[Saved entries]
____________________
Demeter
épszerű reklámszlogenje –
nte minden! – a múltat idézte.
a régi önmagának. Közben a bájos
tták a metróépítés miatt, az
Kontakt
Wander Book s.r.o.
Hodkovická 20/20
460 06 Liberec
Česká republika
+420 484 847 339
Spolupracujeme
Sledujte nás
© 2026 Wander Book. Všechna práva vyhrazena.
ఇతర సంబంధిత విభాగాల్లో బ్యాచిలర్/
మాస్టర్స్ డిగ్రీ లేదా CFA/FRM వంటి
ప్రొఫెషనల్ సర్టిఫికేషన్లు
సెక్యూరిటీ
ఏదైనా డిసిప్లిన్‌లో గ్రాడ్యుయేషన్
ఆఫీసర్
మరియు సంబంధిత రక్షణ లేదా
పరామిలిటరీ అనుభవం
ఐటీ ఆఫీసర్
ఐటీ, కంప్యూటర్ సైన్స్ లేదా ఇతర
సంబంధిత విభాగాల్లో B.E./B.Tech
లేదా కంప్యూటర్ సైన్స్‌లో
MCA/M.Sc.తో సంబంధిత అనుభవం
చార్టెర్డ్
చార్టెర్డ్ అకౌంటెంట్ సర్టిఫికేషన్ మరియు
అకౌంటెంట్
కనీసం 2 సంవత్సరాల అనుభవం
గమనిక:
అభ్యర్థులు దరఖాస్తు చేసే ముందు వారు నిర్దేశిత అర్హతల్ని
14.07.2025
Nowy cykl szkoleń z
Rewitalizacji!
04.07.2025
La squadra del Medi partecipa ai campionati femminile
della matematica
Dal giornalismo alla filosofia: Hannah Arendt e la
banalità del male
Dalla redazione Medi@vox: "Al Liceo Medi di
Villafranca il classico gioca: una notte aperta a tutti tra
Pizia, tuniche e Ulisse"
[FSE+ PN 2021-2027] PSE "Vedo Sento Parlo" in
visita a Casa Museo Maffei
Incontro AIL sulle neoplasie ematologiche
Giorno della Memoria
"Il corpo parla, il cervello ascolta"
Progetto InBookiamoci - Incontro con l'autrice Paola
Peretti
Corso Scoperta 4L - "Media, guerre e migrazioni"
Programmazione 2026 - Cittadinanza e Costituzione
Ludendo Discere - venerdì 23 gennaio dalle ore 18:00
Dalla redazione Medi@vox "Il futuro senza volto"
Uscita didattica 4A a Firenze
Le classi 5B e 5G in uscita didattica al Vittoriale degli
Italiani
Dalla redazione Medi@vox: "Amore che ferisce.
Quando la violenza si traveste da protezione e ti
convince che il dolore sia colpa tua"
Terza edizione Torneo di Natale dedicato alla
____________________
• _About this exercise_
Check each line of the records above for "Wander", and copy those that have it.

• _Output_
Wander Book s.r.o.
© 2026 Wander Book. Všechna práva vyhrazena.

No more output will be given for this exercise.